ABSTRACT

In the early 1970s, Endre Mester reported that ruby laser treatment accelerated healing of burn wounds in mice (Mester, Ludany, and Seller 1968). Since then, a growing body of evidence has shown that low-level laser therapy (LLLT) is potentially beneficial for wounds of a variety of etiologies.
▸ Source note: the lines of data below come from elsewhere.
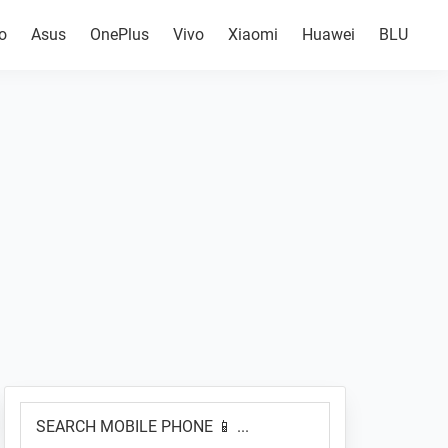
o
Asus
OnePlus
Vivo
Xiaomi
Huawei
BLU
Primary
SEARCH
Sidebar
MOBILE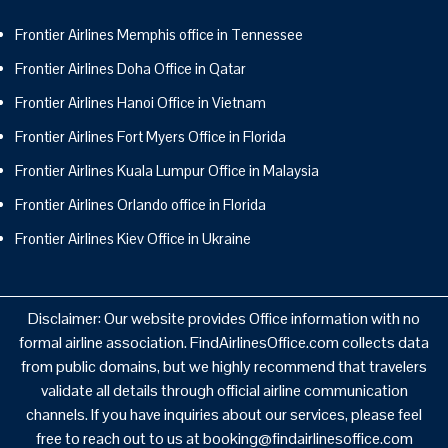
Frontier Airlines Memphis office in Tennessee
Frontier Airlines Doha Office in Qatar
Frontier Airlines Hanoi Office in Vietnam
Frontier Airlines Fort Myers Office in Florida
Frontier Airlines Kuala Lumpur Office in Malaysia
Frontier Airlines Orlando office in Florida
Frontier Airlines Kiev Office in Ukraine
Disclaimer: Our website provides Office information with no
formal airline association. FindAirlinesOffice.com collects data
from public domains, but we highly recommend that travelers
validate all details through official airline communication
channels. If you have inquiries about our services, please feel
free to reach out to us at booking@findairlinesoffice.com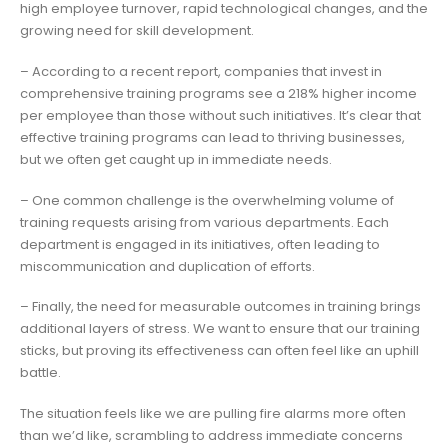
high employee turnover, rapid technological changes, and the
growing need for skill development.
– According to a recent report, companies that invest in
comprehensive training programs see a 218% higher income
per employee than those without such initiatives. It’s clear that
effective training programs can lead to thriving businesses,
but we often get caught up in immediate needs.
– One common challenge is the overwhelming volume of
training requests arising from various departments. Each
department is engaged in its initiatives, often leading to
miscommunication and duplication of efforts.
– Finally, the need for measurable outcomes in training brings
additional layers of stress. We want to ensure that our training
sticks, but proving its effectiveness can often feel like an uphill
battle.
The situation feels like we are pulling fire alarms more often
than we’d like, scrambling to address immediate concerns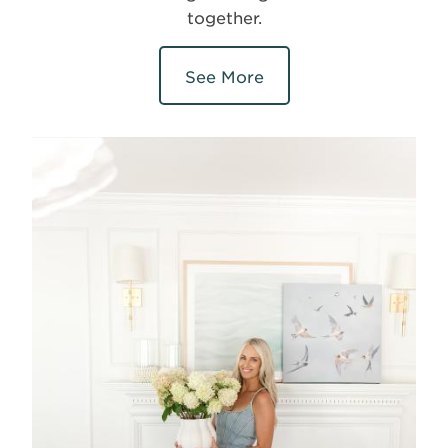
together.
See More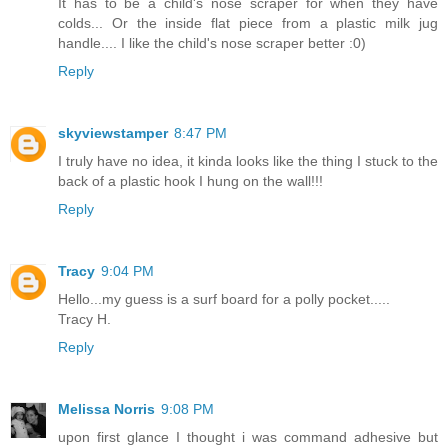
It has to be a child's nose scraper for when they have
colds... Or the inside flat piece from a plastic milk jug
handle.... I like the child's nose scraper better :0)
Reply
skyviewstamper
8:47 PM
I truly have no idea, it kinda looks like the thing I stuck to the
back of a plastic hook I hung on the wall!!!
Reply
Tracy
9:04 PM
Hello...my guess is a surf board for a polly pocket.....
Tracy H.
Reply
Melissa Norris
9:08 PM
upon first glance I thought i was command adhesive but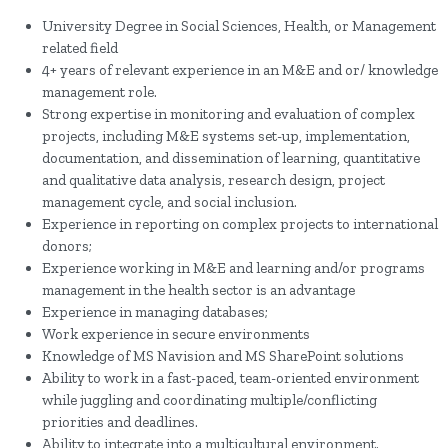
University Degree in Social Sciences, Health, or Management
related field
4+ years of relevant experience in an M&E and or/ knowledge
management role.
Strong expertise in monitoring and evaluation of complex
projects, including M&E systems set-up, implementation,
documentation, and dissemination of learning, quantitative
and qualitative data analysis, research design, project
management cycle, and social inclusion.
Experience in reporting on complex projects to international
donors;
Experience working in M&E and learning and/or programs
management in the health sector is an advantage
Experience in managing databases;
Work experience in secure environments
Knowledge of MS Navision and MS SharePoint solutions
Ability to work in a fast-paced, team-oriented environment
while juggling and coordinating multiple/conflicting
priorities and deadlines.
Ability to integrate into a multicultural environment.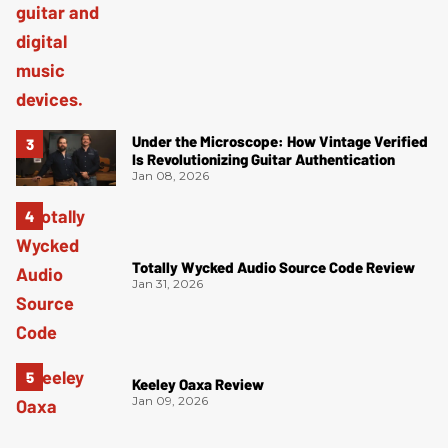
Under the Microscope: How Vintage Verified
Is Revolutionizing Guitar Authentication
Jan 08, 2026
Totally Wycked Audio Source Code Review
Jan 31, 2026
Keeley Oaxa Review
Jan 09, 2026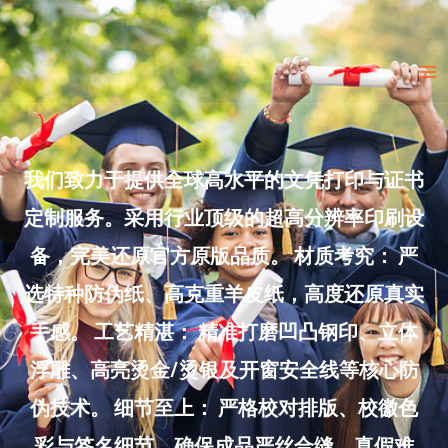
Skip
to
Ma
content
Me
我们致力于提供全球高水平的文凭打印与证书
定制服务。采用行业顶级的超高分辨率印刷设
备，完美还原官方原版品质。 材质考究： 严
选特种防伪纸、高克重羊皮纸，高度还原真实
手感。 工艺精湛： 精准打磨凹凸钢印、立体
浮雕、高亮烫金/烫银及开窗安全线等核心防
伪技术。 细节至上： 严格校对排版、校徽色
彩与签名细节，确保成品严丝合缝、真假难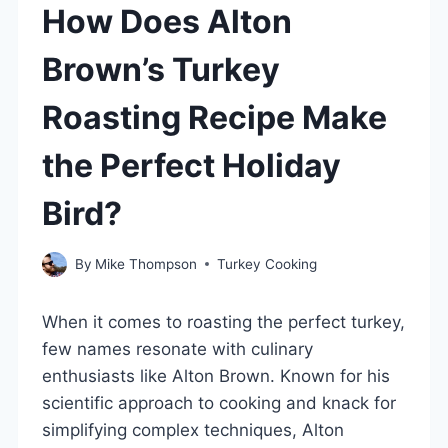
How Does Alton
Brown’s Turkey
Roasting Recipe Make
the Perfect Holiday
Bird?
By
Mike Thompson
Turkey Cooking
When it comes to roasting the perfect turkey,
few names resonate with culinary
enthusiasts like Alton Brown. Known for his
scientific approach to cooking and knack for
simplifying complex techniques, Alton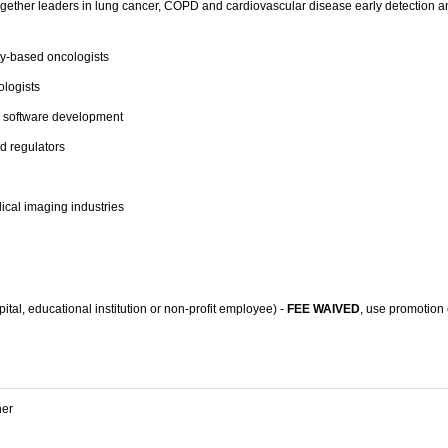
gether leaders in lung cancer,
COPD
and cardiovascular disease early detection an
-based oncologists
ologists
d software development
d regulators
cal imaging industries
tal, educational institution or non-profit employee) -
FEE WAIVED
, use promotion
ner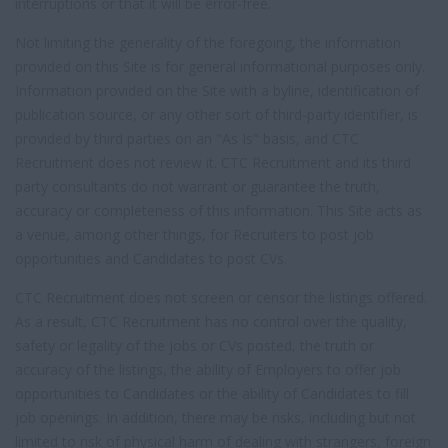
interruptions or that it will be error-free.
Not limiting the generality of the foregoing, the information
provided on this Site is for general informational purposes only.
Information provided on the Site with a byline, identification of
publication source, or any other sort of third-party identifier, is
provided by third parties on an "As Is" basis, and CTC
Recruitment does not review it. CTC Recruitment and its third
party consultants do not warrant or guarantee the truth,
accuracy or completeness of this information. This Site acts as
a venue, among other things, for Recruiters to post job
opportunities and Candidates to post CVs.
CTC Recruitment does not screen or censor the listings offered.
As a result, CTC Recruitment has no control over the quality,
safety or legality of the jobs or CVs posted, the truth or
accuracy of the listings, the ability of Employers to offer job
opportunities to Candidates or the ability of Candidates to fill
job openings. In addition, there may be risks, including but not
limited to risk of physical harm of dealing with strangers, foreign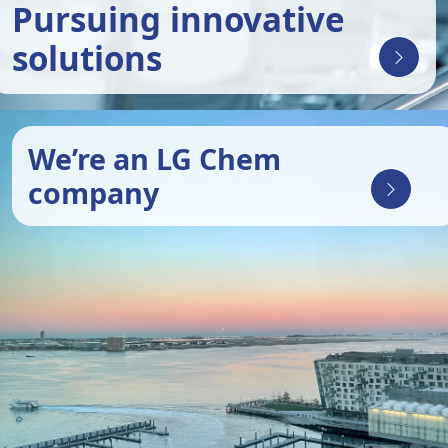
Pursuing innovative
solutions
We’re an LG Chem
company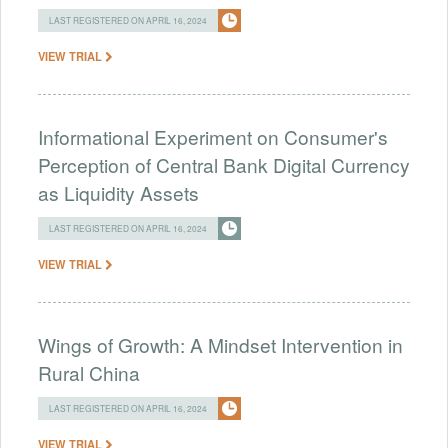
LAST REGISTERED ON APRIL 16, 2024
VIEW TRIAL
Informational Experiment on Consumer's
Perception of Central Bank Digital Currency
as Liquidity Assets
LAST REGISTERED ON APRIL 16, 2024
VIEW TRIAL
Wings of Growth: A Mindset Intervention in
Rural China
LAST REGISTERED ON APRIL 16, 2024
VIEW TRIAL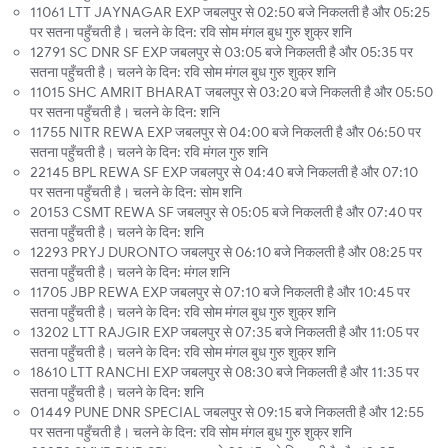
11061 LTT JAYNAGAR EXP जबलपुर से 02:50 बजे निकलती है और 05:25
पर सतना पहुँचती है। चलने के दिन: रवि सोम मंगल बुध गुरु शुक्र शनि
12791 SC DNR SF EXP जबलपुर से 03:05 बजे निकलती है और 05:35 पर
सतना पहुँचती है। चलने के दिन: रवि सोम मंगल बुध गुरु शुक्र शनि
11015 SHC AMRIT BHARAT जबलपुर से 03:20 बजे निकलती है और 05:50
पर सतना पहुँचती है। चलने के दिन: शनि
11755 NITR REWA EXP जबलपुर से 04:00 बजे निकलती है और 06:50 पर
सतना पहुँचती है। चलने के दिन: रवि मंगल गुरु शनि
22145 BPL REWA SF EXP जबलपुर से 04:40 बजे निकलती है और 07:10
पर सतना पहुँचती है। चलने के दिन: सोम शनि
20153 CSMT REWA SF जबलपुर से 05:05 बजे निकलती है और 07:40 पर
सतना पहुँचती है। चलने के दिन: शनि
12293 PRYJ DURONTO जबलपुर से 06:10 बजे निकलती है और 08:25 पर
सतना पहुँचती है। चलने के दिन: मंगल शनि
11705 JBP REWA EXP जबलपुर से 07:10 बजे निकलती है और 10:45 पर
सतना पहुँचती है। चलने के दिन: रवि सोम मंगल बुध गुरु शुक्र शनि
13202 LTT RAJGIR EXP जबलपुर से 07:35 बजे निकलती है और 11:05 पर
सतना पहुँचती है। चलने के दिन: रवि सोम मंगल बुध गुरु शुक्र शनि
18610 LTT RANCHI EXP जबलपुर से 08:30 बजे निकलती है और 11:35 पर
सतना पहुँचती है। चलने के दिन: शनि
01449 PUNE DNR SPECIAL जबलपुर से 09:15 बजे निकलती है और 12:55
पर सतना पहुँचती है। चलने के दिन: रवि सोम मंगल बुध गुरु शुक्र शनि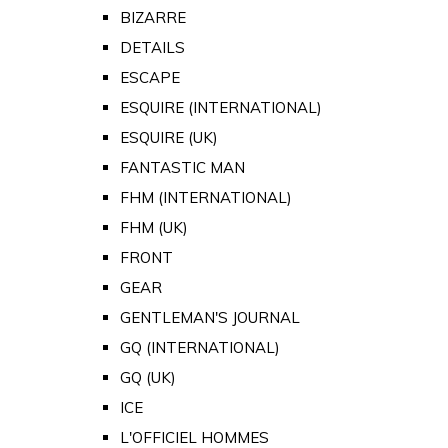
BIZARRE
DETAILS
ESCAPE
ESQUIRE (INTERNATIONAL)
ESQUIRE (UK)
FANTASTIC MAN
FHM (INTERNATIONAL)
FHM (UK)
FRONT
GEAR
GENTLEMAN'S JOURNAL
GQ (INTERNATIONAL)
GQ (UK)
ICE
L'OFFICIEL HOMMES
In vitro and in vivo studies have shown that LLLT affects almost every molecular aspect of wound healing including increasing adenosine triphosphate (ATP) levels (Karu 1999; Pastore et al. 1996); promotion of proliferation and migration of keratinocytes (Fushimi et al. 2012; Grossman et al. 1998), endothelial cells (Chen, Hung, and Hsu 2008; Kipshidze et al. 2001; Schindl et al. 2003), and fibroblasts (Hawkins and Abrahamse 2006; Houreld and Abrahamse 2007); increasing collagen synthesis (Labbe et al. 1990; Prabhu et al. 2012; Saperia et al. 1986); enhancing phagocytic and bactericidal activities of inflammatory cells (Duan et al. 2001; Hemvani, Chitnis, and Bhagwanani 2005; Kupin et al. 1982); and modulation of expression and secretion of relevant chemokines and cytokines (Peplow et al. 2011a). LLLT has been shown to positively affect the three principal phases of healinginflammation, proliferation, and maturation-in acute wounds (Carvalho et al. 2010; Gal et al. 2006) as well as chronic wounds, and improves tensile strength (Yasukawa et al. 2007). Although the experimental evidence is sound, the efficacy of LLLT in the clinical setting is still controversial, showing mixed results. Nevertheless, since LLLT has a few contraindications and no reported side effects, the lure of this potentially useful treatment option has been hard to resist. Moreover, the marketing of a

variety of user-friendly devices has paralleled the great increase in numbers and scope of published clinical studies.